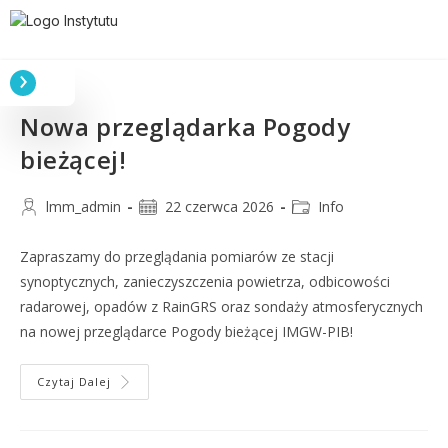
Nowa przeglądarka Pogody
bieżącej!
lmm_admin
22 czerwca 2026
Info
Zapraszamy do przeglądania pomiarów ze stacji
synoptycznych, zanieczyszczenia powietrza, odbicowości
radarowej, opadów z RainGRS oraz sondaży atmosferycznych
na nowej przeglądarce Pogody bieżącej IMGW-PIB!
Czytaj Dalej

::::

### INSTRUCTIONS FOR THE TASK
Write out each line above with the word "Pogody".

### WRITTEN SOLUTION
Nowa przeglądarka Pogody
na nowej przeglądarce Pogody bieżącej IMGW-PIB!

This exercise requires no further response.